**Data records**
____

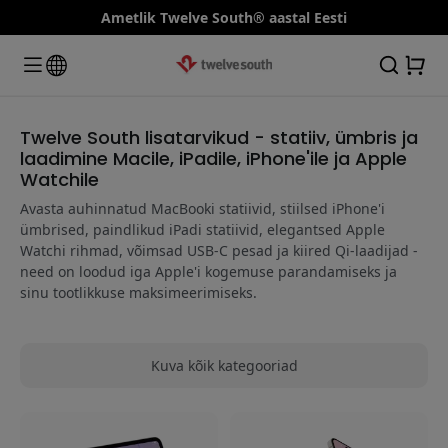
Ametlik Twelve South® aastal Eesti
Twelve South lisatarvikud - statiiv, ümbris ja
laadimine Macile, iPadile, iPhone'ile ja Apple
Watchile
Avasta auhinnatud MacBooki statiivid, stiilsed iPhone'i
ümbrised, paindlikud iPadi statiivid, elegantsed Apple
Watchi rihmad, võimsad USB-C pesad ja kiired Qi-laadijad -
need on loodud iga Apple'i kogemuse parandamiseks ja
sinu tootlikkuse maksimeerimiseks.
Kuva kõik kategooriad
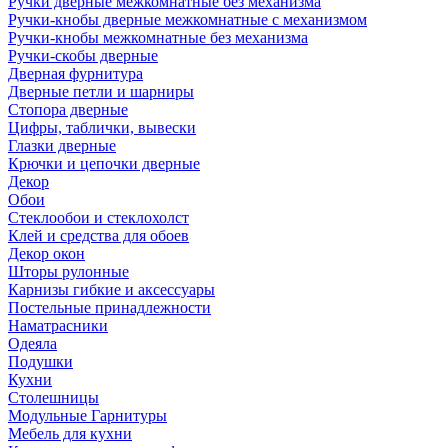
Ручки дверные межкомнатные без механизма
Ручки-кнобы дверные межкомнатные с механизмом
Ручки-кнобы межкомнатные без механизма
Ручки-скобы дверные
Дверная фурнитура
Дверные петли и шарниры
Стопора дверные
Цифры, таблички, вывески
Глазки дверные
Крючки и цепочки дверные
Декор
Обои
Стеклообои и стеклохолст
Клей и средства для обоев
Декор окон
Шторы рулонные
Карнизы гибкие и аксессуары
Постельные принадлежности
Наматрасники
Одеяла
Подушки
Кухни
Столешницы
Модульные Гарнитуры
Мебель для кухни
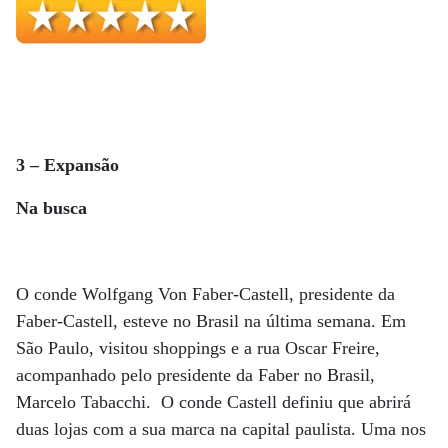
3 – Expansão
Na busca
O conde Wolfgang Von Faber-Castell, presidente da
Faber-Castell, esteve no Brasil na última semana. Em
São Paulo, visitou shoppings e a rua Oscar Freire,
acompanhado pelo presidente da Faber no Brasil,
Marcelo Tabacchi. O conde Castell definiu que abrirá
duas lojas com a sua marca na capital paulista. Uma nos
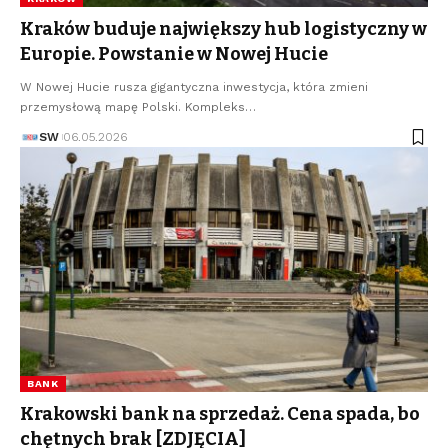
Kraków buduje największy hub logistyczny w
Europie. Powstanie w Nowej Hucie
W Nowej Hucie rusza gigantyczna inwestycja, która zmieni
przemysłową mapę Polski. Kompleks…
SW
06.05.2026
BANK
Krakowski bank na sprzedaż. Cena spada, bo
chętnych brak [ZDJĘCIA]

____

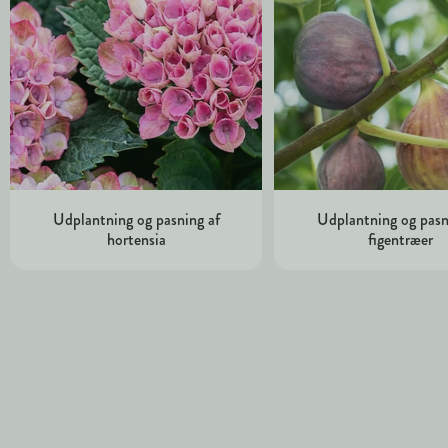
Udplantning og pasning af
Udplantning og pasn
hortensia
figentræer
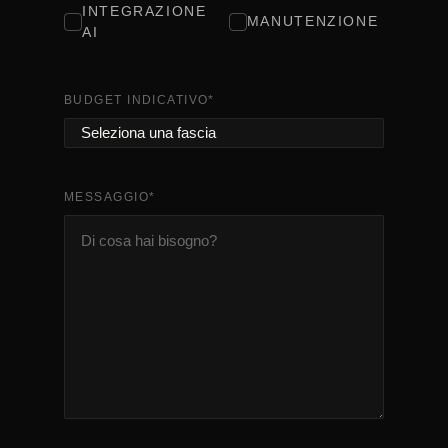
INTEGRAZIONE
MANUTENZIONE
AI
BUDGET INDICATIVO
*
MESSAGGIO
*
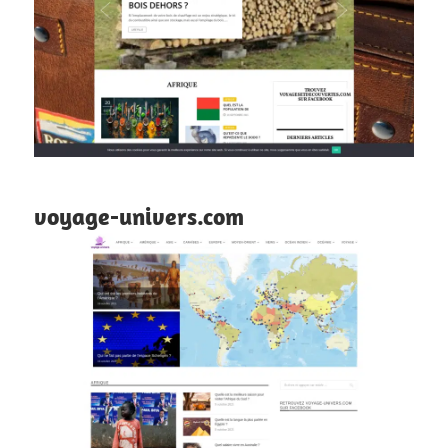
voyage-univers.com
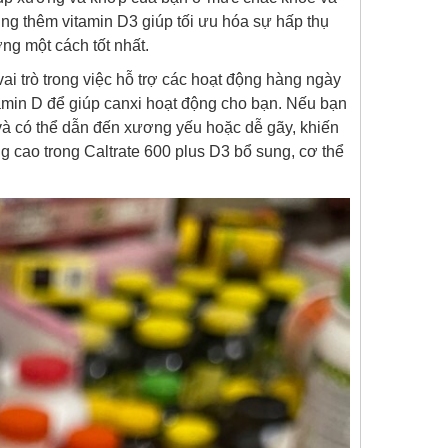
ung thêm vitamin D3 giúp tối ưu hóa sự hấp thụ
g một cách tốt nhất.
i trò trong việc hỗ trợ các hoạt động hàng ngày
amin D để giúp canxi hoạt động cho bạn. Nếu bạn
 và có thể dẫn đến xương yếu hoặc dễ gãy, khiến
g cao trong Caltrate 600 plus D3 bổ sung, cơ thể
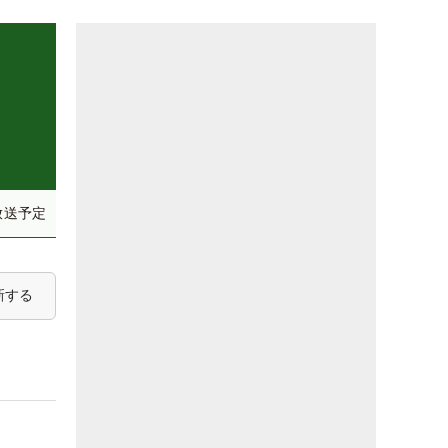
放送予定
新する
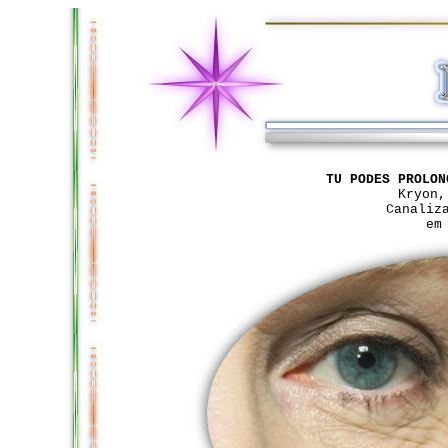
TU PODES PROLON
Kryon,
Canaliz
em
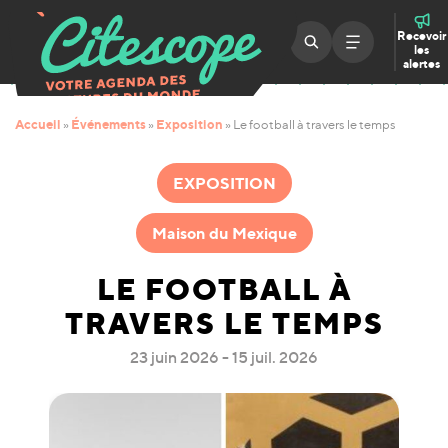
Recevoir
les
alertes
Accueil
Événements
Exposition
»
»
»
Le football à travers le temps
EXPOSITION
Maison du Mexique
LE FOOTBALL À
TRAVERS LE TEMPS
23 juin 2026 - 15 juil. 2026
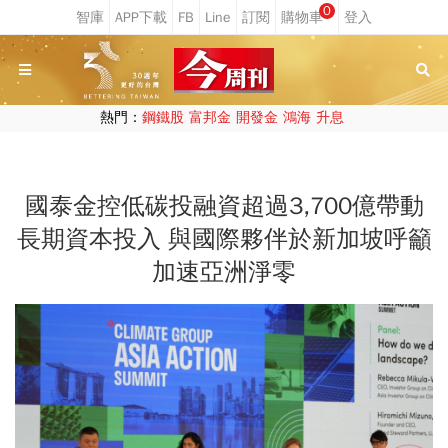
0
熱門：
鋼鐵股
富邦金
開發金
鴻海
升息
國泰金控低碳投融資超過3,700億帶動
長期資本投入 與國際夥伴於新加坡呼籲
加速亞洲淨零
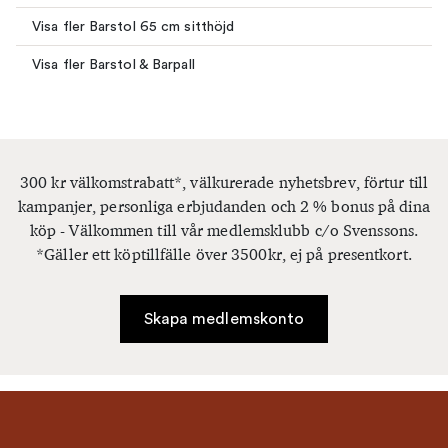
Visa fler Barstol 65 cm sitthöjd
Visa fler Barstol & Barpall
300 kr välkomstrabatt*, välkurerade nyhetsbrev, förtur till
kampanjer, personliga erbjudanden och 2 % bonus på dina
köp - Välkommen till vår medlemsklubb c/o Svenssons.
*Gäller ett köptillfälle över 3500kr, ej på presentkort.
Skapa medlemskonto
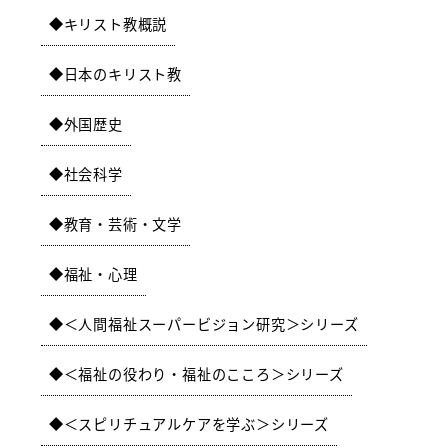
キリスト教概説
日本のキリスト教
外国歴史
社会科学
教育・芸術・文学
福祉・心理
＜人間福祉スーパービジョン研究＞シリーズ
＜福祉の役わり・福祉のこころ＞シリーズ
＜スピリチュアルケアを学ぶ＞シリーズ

____

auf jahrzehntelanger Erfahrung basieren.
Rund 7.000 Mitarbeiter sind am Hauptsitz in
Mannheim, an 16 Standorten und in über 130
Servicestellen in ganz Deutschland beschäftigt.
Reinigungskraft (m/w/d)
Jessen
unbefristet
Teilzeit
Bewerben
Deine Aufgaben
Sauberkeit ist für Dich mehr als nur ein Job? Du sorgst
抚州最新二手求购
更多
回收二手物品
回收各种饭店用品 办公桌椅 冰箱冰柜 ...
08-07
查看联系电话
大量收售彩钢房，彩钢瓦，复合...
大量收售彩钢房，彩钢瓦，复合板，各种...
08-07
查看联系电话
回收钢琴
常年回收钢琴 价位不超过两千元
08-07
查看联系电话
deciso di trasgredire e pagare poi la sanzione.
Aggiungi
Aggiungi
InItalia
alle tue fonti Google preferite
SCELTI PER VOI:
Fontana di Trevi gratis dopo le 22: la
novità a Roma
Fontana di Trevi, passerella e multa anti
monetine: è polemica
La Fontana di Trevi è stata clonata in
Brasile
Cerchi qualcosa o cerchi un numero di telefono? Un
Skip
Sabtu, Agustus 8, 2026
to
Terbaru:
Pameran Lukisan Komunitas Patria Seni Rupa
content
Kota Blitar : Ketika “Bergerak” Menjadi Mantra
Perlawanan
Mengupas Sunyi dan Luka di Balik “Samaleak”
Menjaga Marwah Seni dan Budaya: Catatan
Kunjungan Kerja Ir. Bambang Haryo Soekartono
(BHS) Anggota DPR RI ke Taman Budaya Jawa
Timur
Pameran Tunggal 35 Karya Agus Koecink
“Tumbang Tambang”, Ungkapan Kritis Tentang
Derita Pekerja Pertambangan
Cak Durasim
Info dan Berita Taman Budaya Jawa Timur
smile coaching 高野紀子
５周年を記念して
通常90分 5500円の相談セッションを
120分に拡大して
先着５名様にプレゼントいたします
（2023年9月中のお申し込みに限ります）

____

**TASK DIRECTIONS**
Your response should contain each line of the entries above that holds the string "Taman".

**OUTPUT**
(BHS) Anggota DPR RI ke Taman Budaya Jawa
Info dan Berita Taman Budaya Jawa Timur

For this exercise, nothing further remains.